And maybe that’s how I was enamoured by the idea of falling in love – the ‘with whom?’ was inconsequential, really. The dramatics, the music, the glitter – it all had the power of making you feel some type of way. Regardless of the story, everyone always found love in the end; and lovers came in different forms – a handsome prince riding atop a white horse, an insufferable thief, a cursed beast, a frog? Beneath all that charm and glamour, the real magic lay in love itself. Love meant the end of heartache and hurt, and a true love’s kiss promised the beginning of your happily ever after.

Ariel was only sixteen-years old when she traded in her voice for a prince she’d fallen in love with at first sight – a boy she had ever met before. When you’re a scrawny 7 year old and the world is anything you want it to be, 16 really does seem like a lifetime away. Looking back, I realise that I was more self-assured and sure about the world as a 7 year old then I was at 16. I don’t know when exactly I realised love wasn’t everything I’d thought it was. 

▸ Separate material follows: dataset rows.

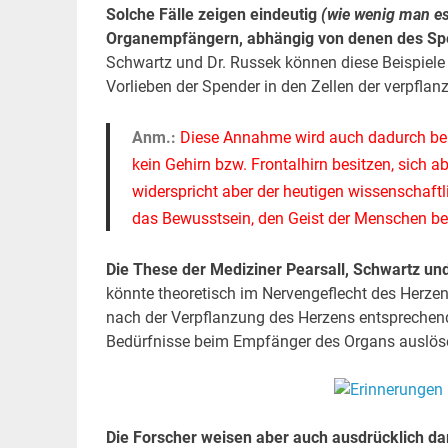
Solche Fälle zeigen eindeutig
(wie wenig man e
Organempfängern, abhängig von denen des Sp
Schwartz und Dr. Russek können diese Beispiele ni
Vorlieben der Spender in den Zellen der verpflan
Anm.:
Diese Annahme wird auch dadurch bekr
kein Gehirn bzw. Frontalhirn besitzen, sich
widerspricht aber der heutigen wissenschaft
das Bewusstsein, den Geist der Menschen be
Die These der Mediziner Pearsall, Schwartz und 
könnte theoretisch im Nervengeflecht des Herzen
nach der Verpflanzung des Herzens entspreche
Bedürfnisse beim Empfänger des Organs auslös
Die Forscher weisen aber auch ausdrücklich dar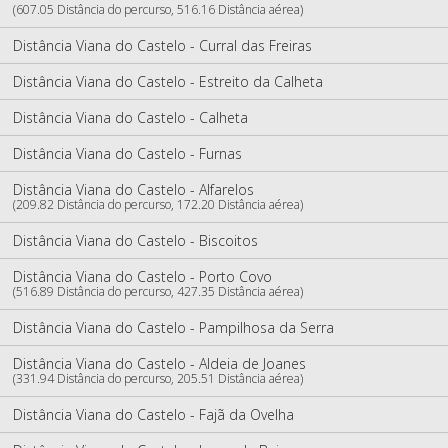
(607.05 Distância do percurso, 516.16 Distância aérea)
Distância Viana do Castelo - Curral das Freiras
Distância Viana do Castelo - Estreito da Calheta
Distância Viana do Castelo - Calheta
Distância Viana do Castelo - Furnas
Distância Viana do Castelo - Alfarelos
(209.82 Distância do percurso, 172.20 Distância aérea)
Distância Viana do Castelo - Biscoitos
Distância Viana do Castelo - Porto Covo
(516.89 Distância do percurso, 427.35 Distância aérea)
Distância Viana do Castelo - Pampilhosa da Serra
Distância Viana do Castelo - Aldeia de Joanes
(331.94 Distância do percurso, 205.51 Distância aérea)
Distância Viana do Castelo - Fajã da Ovelha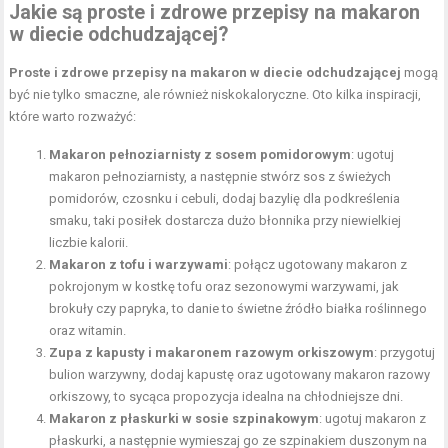
Jakie są proste i zdrowe przepisy na makaron
w diecie odchudzającej?
Proste i zdrowe przepisy na makaron w diecie odchudzającej
mogą
być nie tylko smaczne, ale również niskokaloryczne. Oto kilka inspiracji,
które warto rozważyć:
Makaron pełnoziarnisty z sosem pomidorowym
: ugotuj
makaron pełnoziarnisty, a następnie stwórz sos z świeżych
pomidorów, czosnku i cebuli, dodaj bazylię dla podkreślenia
smaku, taki posiłek dostarcza dużo błonnika przy niewielkiej
liczbie kalorii.
Makaron z tofu i warzywami
: połącz ugotowany makaron z
pokrojonym w kostkę tofu oraz sezonowymi warzywami, jak
brokuły czy papryka, to danie to świetne źródło białka roślinnego
oraz witamin.
Zupa z kapusty i makaronem razowym orkiszowym
: przygotuj
bulion warzywny, dodaj kapustę oraz ugotowany makaron razowy
orkiszowy, to sycąca propozycja idealna na chłodniejsze dni.
Makaron z płaskurki w sosie szpinakowym
: ugotuj makaron z
płaskurki, a następnie wymieszaj go ze szpinakiem duszonym na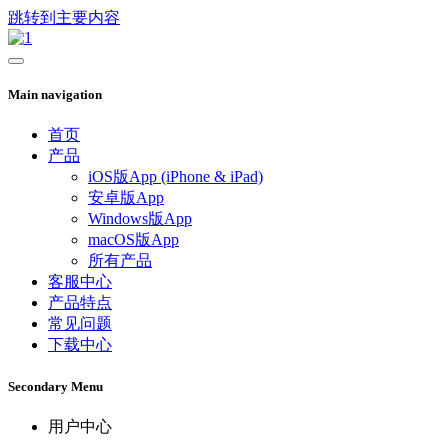
跳转到主要内容
Main navigation
首页
产品
iOS版App (iPhone & iPad)
安卓版App
Windows版App
macOS版App
所有产品
客服中心
产品特点
常见问题
下载中心
Secondary Menu
用户中心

Did love take a backseat? Or was it because I was busy falling in love with other things? I gave my heart to books and music, to words, and to ideas. I experienced love in ways my naïve seven-year-old self couldn’t fully comprehend. Yes, Rapunzel fell in love with Flynn Ryder, but she also fell in love with the world – one that is as fantastic as it is horrific. 

So here I am, past sixteen, much more confused about love then when I started off, and much further away from an answer. Somewhere between 7 and 17, love changed. Clearly, my past self was much more idealistic about love, and it’s almost comical knowing that my 7 year old self would offer me better romantic advice than my 18 year old self can. 

For starters, the person you liked didn’t always necessarily like you back – a crucial detail that Disney somehow, in its several movies, failed to point out. Love (and hate) came in different forms, just as lovers (and haters) were of different dispositions. Not all love was meant to be. Sometimes love hurt instead of healing, it could disappear just as fast as it came or it could leave as slowly as it entered. And sometimes, it meant letting go even if you were still in love. Love didn’t owe you anything and it promised nothing. Your one true love was a fantasy – because loving meant learning and growing and the only way to do that was to fall in love over and over. Romance wasn’t just love, it was everything that came with it – the excitement, the small moments, the whispered words, the fear, the nervousness, and the most romantic of all, the heartache.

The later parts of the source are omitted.